> **What is being asked**
Among the records below, find the line that has "Deze website maakt gebruik van cookies"; from there, give the lines again exactly, and stop after the line that has "催。隣にあるビーガン専門のレストランでの食事も楽しんで。".

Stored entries

┌──

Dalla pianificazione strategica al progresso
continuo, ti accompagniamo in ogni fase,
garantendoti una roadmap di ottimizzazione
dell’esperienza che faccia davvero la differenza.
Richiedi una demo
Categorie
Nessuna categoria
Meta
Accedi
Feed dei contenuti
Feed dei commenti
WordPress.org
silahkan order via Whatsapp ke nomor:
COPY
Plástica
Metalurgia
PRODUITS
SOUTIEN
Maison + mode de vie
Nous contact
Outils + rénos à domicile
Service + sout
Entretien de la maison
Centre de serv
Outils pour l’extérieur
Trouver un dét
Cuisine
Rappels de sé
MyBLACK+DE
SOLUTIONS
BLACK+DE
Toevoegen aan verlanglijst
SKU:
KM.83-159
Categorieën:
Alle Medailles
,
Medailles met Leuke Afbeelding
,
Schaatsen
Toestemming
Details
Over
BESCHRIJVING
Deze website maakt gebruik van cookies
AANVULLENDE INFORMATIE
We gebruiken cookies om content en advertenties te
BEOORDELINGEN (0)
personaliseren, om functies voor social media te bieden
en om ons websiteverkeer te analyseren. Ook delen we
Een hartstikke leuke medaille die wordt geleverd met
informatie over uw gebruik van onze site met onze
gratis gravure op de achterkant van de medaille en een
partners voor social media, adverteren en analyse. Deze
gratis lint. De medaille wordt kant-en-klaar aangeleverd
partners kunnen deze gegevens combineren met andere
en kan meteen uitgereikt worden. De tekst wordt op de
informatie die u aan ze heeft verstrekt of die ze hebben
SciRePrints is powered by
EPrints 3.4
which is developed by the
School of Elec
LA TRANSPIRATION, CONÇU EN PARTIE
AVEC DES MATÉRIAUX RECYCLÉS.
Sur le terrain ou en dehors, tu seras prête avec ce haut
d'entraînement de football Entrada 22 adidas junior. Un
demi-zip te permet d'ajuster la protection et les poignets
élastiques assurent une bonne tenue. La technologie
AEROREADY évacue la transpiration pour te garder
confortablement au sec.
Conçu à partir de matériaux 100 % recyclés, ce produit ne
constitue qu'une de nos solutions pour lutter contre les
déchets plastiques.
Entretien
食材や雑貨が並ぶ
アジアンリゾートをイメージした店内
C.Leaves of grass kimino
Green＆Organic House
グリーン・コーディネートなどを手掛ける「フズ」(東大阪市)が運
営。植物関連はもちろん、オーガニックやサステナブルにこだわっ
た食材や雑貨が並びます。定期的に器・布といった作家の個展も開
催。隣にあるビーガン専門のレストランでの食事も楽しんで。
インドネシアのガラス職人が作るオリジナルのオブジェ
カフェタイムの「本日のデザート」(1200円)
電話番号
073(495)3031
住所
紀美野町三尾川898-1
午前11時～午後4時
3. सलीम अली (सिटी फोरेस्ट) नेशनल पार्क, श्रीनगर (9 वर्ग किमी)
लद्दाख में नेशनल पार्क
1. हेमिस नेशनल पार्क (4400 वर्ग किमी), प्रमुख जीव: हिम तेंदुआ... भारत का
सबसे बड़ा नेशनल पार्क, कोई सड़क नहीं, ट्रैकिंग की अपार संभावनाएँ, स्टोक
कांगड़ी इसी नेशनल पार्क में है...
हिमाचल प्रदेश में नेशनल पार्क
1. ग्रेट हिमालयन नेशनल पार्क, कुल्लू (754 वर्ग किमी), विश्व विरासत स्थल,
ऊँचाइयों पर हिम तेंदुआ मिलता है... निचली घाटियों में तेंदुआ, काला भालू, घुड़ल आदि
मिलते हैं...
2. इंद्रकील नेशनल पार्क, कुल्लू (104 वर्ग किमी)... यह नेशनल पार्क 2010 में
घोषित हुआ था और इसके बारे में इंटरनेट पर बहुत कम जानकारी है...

└──

> **Solution for this problem**
Deze website maakt gebruik van cookies
AANVULLENDE INFORMATIE
We gebruiken cookies om content en advertenties te
BEOORDELINGEN (0)
personaliseren, om functies voor social media te bieden
en om ons websiteverkeer te analyseren. Ook delen we
Een hartstikke leuke medaille die wordt geleverd met
informatie over uw gebruik van onze site met onze
gratis gravure op de achterkant van de medaille en een
partners voor social media, adverteren en analyse. Deze
gratis lint. De medaille wordt kant-en-klaar aangeleverd
partners kunnen deze gegevens combineren met andere
en kan meteen uitgereikt worden. De tekst wordt op de
informatie die u aan ze heeft verstrekt of die ze hebben
SciRePrints is powered by
EPrints 3.4
which is developed by the
School of Elec
LA TRANSPIRATION, CONÇU EN PARTIE
AVEC DES MATÉRIAUX RECYCLÉS.
Sur le terrain ou en dehors, tu seras prête avec ce haut
d'entraînement de football Entrada 22 adidas junior. Un
demi-zip te permet d'ajuster la protection et les poignets
élastiques assurent une bonne tenue. La technologie
AEROREADY évacue la transpiration pour te garder
confortablement au sec.
Conçu à partir de matériaux 100 % recyclés, ce produit ne
constitue qu'une de nos solutions pour lutter contre les
déchets plastiques.
Entretien
食材や雑貨が並ぶ
アジアンリゾートをイメージした店内
C.Leaves of grass kimino
Green＆Organic House
グリーン・コーディネートなどを手掛ける「フズ」(東大阪市)が運
営。植物関連はもちろん、オーガニックやサステナブルにこだわっ
た食材や雑貨が並びます。定期的に器・布といった作家の個展も開
催。隣にあるビーガン専門のレストランでの食事も楽しんで。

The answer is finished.